In light of the news that the Walt Disney Company had reached a deal to acquire most of 21st Century Fox, executive c0-chairman Rupert Murdoch spoke to Sky News TV about the move and other business matters at the empire.
But when the topic of sexual harassment allegations came up and whether they affected the network, Murdoch called the accusations "nonsense."
"It's all nonsense," he said. "There was a problem with our chief executive, over the year, isolated incidents." Former Fox News CEO Roger Ailes stepped down in 2016 after over 20 women accused him of sexual harassment, and News Corp paid $45 million in settlements related to those allegations. Upon his departure, Ailes was awarded a $40 million exit package.
Murdoch told Sky News TV, "As soon as we investigated he was out of the place in hours — well three or four days. And there has been nothing else since then."
Since then, since Ailes left News Corp, there has actually been quite a bit else.
The network's biggest star, Bill O'Reilly was fired in April following numerous sexual harassment allegations and after the New York Times discovered that Fox had paid at least $13 million in settlements over complaints made against him. The network also terminated host Eric Bolling in September, after Huff Post reported that Bolling had sent unsolicited pictures of his genitalia to at least three female colleagues. Host Chris Payne was also suspended this summer after allegations of sexual harassment. He was later reinstated.
Murdoch claims the accusations were "largely political because we are conservative. The liberals are going down the drain. NBC is in deep trouble."

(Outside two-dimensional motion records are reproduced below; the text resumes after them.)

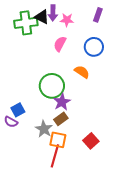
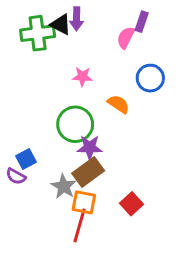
pink star: (67, 20) -> (82, 77), moved
pink semicircle: (60, 44) -> (126, 38), moved
blue circle: (94, 47) -> (150, 78), moved
purple star: (62, 102) -> (90, 147), turned 30
brown rectangle: (61, 119) -> (88, 172), size x1.5

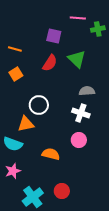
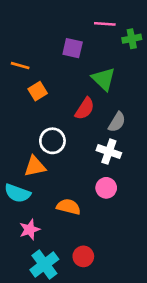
red semicircle: (50, 63) -> (85, 109), moved
orange square: (16, 74) -> (38, 91), moved
gray semicircle: (87, 91) -> (117, 122), turned 126
pink star: (13, 171) -> (30, 230), moved

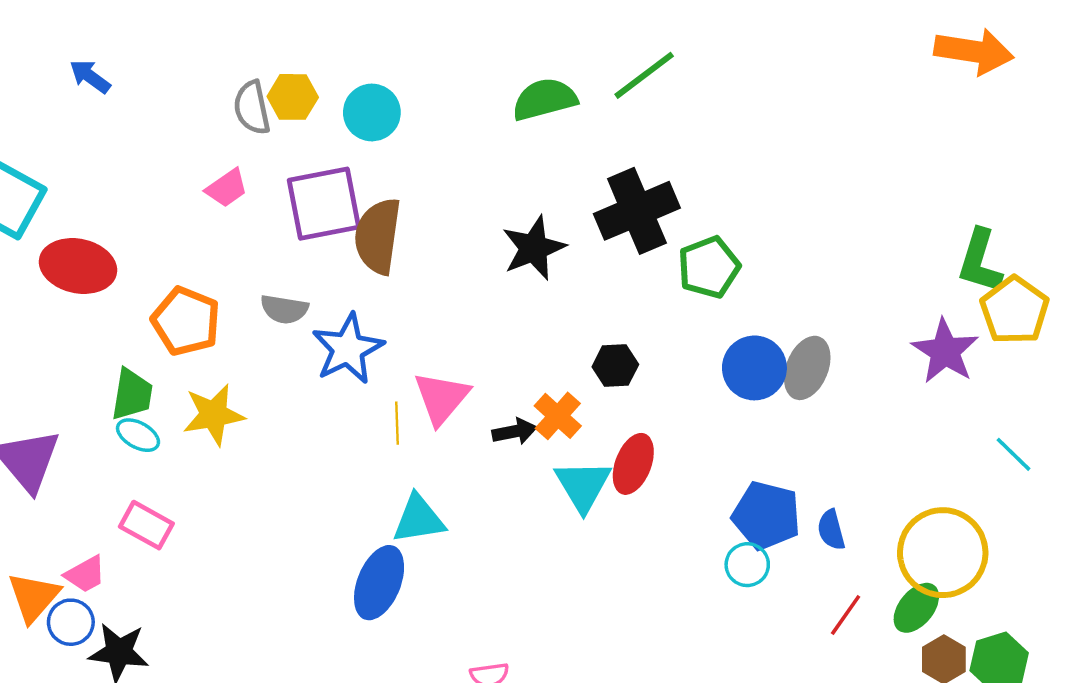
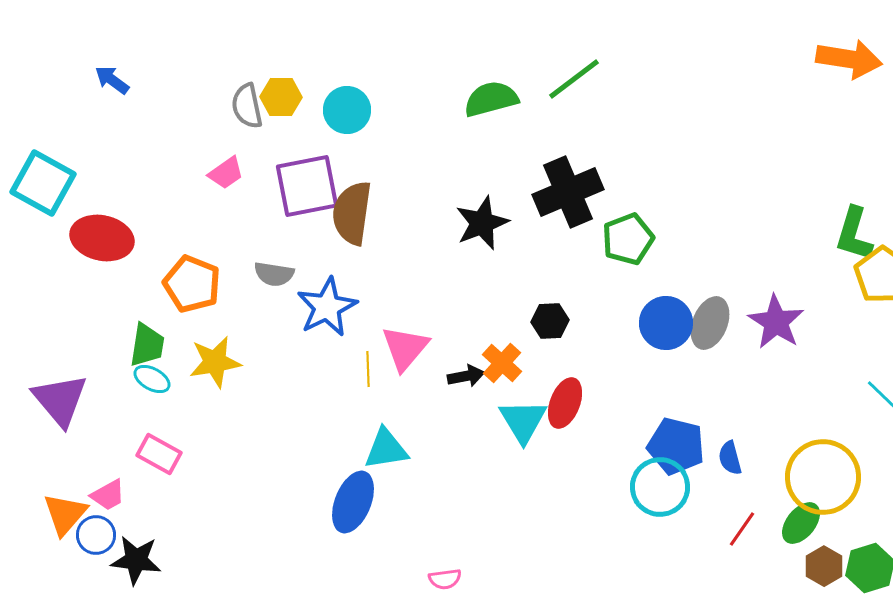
purple star: (945, 351) -> (776, 322), moved
cyan circle: (747, 565) -> (660, 487), size x1.6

The media industry, like Hollywood, the food industry and politics, has come under scrutiny for a culture of predation by men in power and systematic sexual misconduct. From NBC's Matt Lauer, to CBS's Charlie Rose, to PBS's Tavis Smily, allegations of sexual harassment or assault have not been confined to conservatives. But to ignore how pervasive allegations specifically at Fox News have been is a very selective understanding of this current moment.
"There are really bad cases and people should be moved aside," Murdoch said. "There are other things — which probably amount to a bit of flirting." According to Sky News, the 86-year-old said that he did not believe sexual misconduct allegations had "affected investor sentiment towards his businesses."